## Your task
Please reproduce the entries exactly, skipping each picture.

=== Source data ===

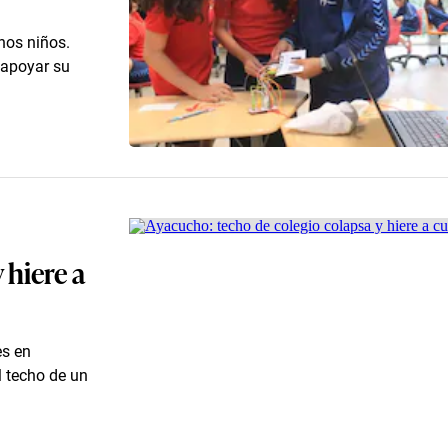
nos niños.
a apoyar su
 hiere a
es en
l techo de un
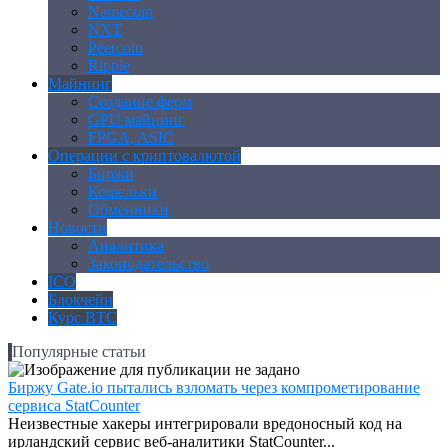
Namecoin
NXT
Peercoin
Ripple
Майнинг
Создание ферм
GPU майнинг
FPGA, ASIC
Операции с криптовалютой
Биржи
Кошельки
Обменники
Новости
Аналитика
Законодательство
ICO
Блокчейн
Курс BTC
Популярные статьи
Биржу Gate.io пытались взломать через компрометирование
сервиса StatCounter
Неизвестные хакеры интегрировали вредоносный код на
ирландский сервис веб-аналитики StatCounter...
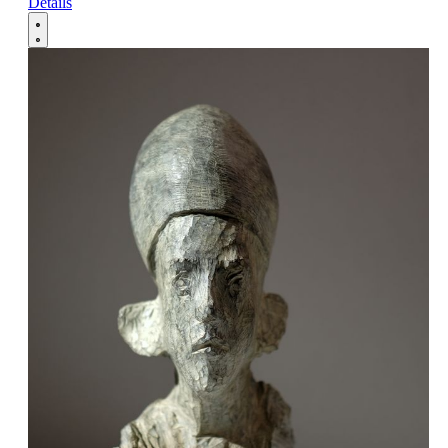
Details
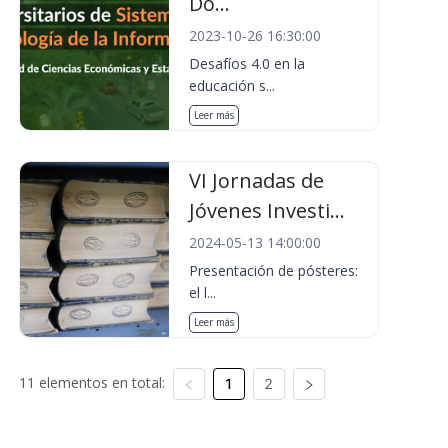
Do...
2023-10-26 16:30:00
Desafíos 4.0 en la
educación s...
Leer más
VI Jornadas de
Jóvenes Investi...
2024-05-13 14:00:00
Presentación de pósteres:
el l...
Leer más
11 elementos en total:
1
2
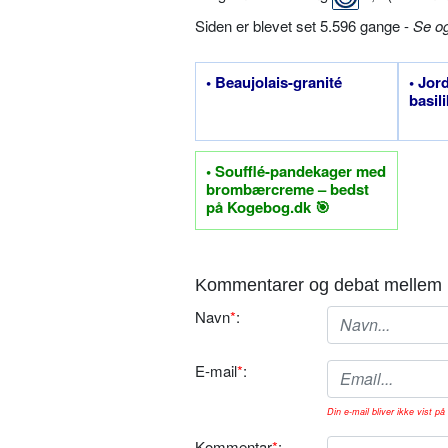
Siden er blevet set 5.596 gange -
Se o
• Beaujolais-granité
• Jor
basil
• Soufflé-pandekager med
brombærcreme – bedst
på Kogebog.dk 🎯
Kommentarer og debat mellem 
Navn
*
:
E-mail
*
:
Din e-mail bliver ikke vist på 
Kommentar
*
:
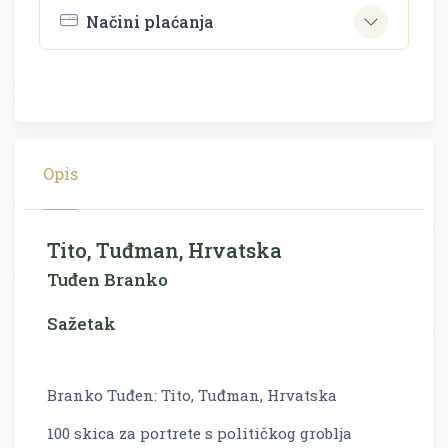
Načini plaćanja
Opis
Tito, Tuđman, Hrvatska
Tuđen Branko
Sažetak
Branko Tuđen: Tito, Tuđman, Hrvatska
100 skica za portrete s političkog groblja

===

## Problem solution
nos niños.
a apoyar su
 hiere a
es en
l techo de un
Namecoin
NXT
Peercoin
Ripple
Майнинг
Создание ферм
GPU майнинг
FPGA, ASIC
Операции с криптовалютой
Биржи
Кошельки
Обменники
Новости
Аналитика
Законодательство
ICO
Блокчейн
Курс BTC
Популярные статьи
Биржу Gate.io пытались взломать через компрометирование
сервиса StatCounter
Неизвестные хакеры интегрировали вредоносный код на
ирландский сервис веб-аналитики StatCounter...
Details
Do...
2023-10-26 16:30:00
Desafíos 4.0 en la
educación s...
Leer más
VI Jornadas de
Jóvenes Investi...
2024-05-13 14:00:00
Presentación de pósteres:
el l...
Leer más
11 elementos en total:
1
2
Siden er blevet set 5.596 gange -
Se o
• Beaujolais-granité
• Jor
basil
• Soufflé-pandekager med
brombærcreme – bedst
på Kogebog.dk 🎯
Kommentarer og debat mellem 
Navn
*
:
E-mail
*
:
Din e-mail bliver ikke vist på 
Kommentar
*
:
Načini plaćanja
Opis
Tito, Tuđman, Hrvatska
Tuđen Branko
Sažetak
Branko Tuđen: Tito, Tuđman, Hrvatska
100 skica za portrete s političkog groblja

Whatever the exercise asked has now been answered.